=== Section Start ===

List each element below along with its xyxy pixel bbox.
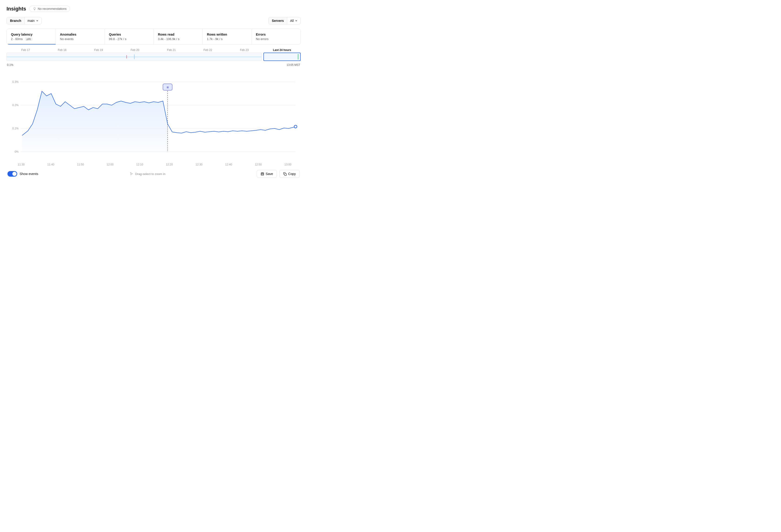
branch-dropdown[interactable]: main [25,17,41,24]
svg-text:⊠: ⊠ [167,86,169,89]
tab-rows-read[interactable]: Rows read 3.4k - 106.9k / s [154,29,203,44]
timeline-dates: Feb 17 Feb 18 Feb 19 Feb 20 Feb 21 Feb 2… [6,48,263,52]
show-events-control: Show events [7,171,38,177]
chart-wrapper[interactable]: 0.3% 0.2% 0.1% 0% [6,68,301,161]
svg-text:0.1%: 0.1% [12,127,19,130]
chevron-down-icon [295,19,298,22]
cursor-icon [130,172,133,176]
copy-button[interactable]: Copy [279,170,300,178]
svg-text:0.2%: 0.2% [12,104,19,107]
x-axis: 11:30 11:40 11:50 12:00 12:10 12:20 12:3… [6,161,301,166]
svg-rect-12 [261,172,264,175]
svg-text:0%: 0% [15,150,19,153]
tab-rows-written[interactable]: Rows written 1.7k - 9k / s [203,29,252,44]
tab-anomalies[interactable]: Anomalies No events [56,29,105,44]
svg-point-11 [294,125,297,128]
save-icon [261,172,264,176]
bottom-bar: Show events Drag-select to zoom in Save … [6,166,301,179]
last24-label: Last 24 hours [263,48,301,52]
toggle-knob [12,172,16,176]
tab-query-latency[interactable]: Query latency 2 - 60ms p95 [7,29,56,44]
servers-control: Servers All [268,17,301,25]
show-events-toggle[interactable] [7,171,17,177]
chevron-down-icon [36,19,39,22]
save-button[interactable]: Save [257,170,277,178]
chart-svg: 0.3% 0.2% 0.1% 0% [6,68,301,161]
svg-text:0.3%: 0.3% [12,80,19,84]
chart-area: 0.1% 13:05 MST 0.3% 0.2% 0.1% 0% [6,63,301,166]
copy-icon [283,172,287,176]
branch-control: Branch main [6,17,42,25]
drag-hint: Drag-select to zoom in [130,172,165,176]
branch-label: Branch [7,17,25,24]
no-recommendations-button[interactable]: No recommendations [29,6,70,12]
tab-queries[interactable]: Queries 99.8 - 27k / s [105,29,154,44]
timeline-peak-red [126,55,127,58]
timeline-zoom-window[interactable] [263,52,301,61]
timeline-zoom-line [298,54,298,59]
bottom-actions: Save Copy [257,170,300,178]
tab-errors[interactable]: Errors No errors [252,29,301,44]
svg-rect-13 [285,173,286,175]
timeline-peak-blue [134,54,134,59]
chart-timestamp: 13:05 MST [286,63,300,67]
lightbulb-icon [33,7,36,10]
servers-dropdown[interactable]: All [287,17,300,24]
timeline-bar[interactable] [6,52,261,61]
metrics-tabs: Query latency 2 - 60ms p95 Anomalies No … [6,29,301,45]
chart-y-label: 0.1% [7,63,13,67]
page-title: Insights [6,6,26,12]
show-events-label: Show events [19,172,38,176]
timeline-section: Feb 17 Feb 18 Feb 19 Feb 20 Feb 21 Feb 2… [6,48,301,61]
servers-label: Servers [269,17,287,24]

=== Section End ===

▶ **EXERCISE GOAL**: In your output, repeat the listing above exactly and include none of the pictures.

▶ **EXERCISE RESPONSE**:
List each element below along with its xyxy pixel bbox.
branch-dropdown[interactable]: main [25,17,41,24]
svg-text:⊠: ⊠ [167,86,169,89]
tab-rows-read[interactable]: Rows read 3.4k - 106.9k / s [154,29,203,44]
timeline-dates: Feb 17 Feb 18 Feb 19 Feb 20 Feb 21 Feb 2… [6,48,263,52]
show-events-control: Show events [7,171,38,177]
chart-wrapper[interactable]: 0.3% 0.2% 0.1% 0% [6,68,301,161]
svg-text:0.1%: 0.1% [12,127,19,130]
chevron-down-icon [295,19,298,22]
cursor-icon [130,172,133,176]
copy-button[interactable]: Copy [279,170,300,178]
svg-text:0.2%: 0.2% [12,104,19,107]
x-axis: 11:30 11:40 11:50 12:00 12:10 12:20 12:3… [6,161,301,166]
svg-rect-12 [261,172,264,175]
svg-text:0%: 0% [15,150,19,153]
tab-rows-written[interactable]: Rows written 1.7k - 9k / s [203,29,252,44]
tab-anomalies[interactable]: Anomalies No events [56,29,105,44]
svg-point-11 [294,125,297,128]
save-icon [261,172,264,176]
bottom-bar: Show events Drag-select to zoom in Save … [6,166,301,179]
last24-label: Last 24 hours [263,48,301,52]
toggle-knob [12,172,16,176]
tab-query-latency[interactable]: Query latency 2 - 60ms p95 [7,29,56,44]
servers-control: Servers All [268,17,301,25]
show-events-toggle[interactable] [7,171,17,177]
chevron-down-icon [36,19,39,22]
save-button[interactable]: Save [257,170,277,178]
chart-svg: 0.3% 0.2% 0.1% 0% [6,68,301,161]
svg-text:0.3%: 0.3% [12,80,19,84]
chart-area: 0.1% 13:05 MST 0.3% 0.2% 0.1% 0% [6,63,301,166]
copy-icon [283,172,287,176]
branch-control: Branch main [6,17,42,25]
drag-hint: Drag-select to zoom in [130,172,165,176]
branch-label: Branch [7,17,25,24]
no-recommendations-button[interactable]: No recommendations [29,6,70,12]
tab-queries[interactable]: Queries 99.8 - 27k / s [105,29,154,44]
timeline-peak-red [126,55,127,58]
timeline-zoom-window[interactable] [263,52,301,61]
timeline-zoom-line [298,54,298,59]
bottom-actions: Save Copy [257,170,300,178]
tab-errors[interactable]: Errors No errors [252,29,301,44]
svg-rect-13 [285,173,286,175]
timeline-peak-blue [134,54,134,59]
chart-timestamp: 13:05 MST [286,63,300,67]
lightbulb-icon [33,7,36,10]
servers-dropdown[interactable]: All [287,17,300,24]
timeline-bar[interactable] [6,52,261,61]
metrics-tabs: Query latency 2 - 60ms p95 Anomalies No … [6,29,301,45]
chart-y-label: 0.1% [7,63,13,67]
page-title: Insights [6,6,26,12]
show-events-label: Show events [19,172,38,176]
timeline-section: Feb 17 Feb 18 Feb 19 Feb 20 Feb 21 Feb 2… [6,48,301,61]
servers-label: Servers [269,17,287,24]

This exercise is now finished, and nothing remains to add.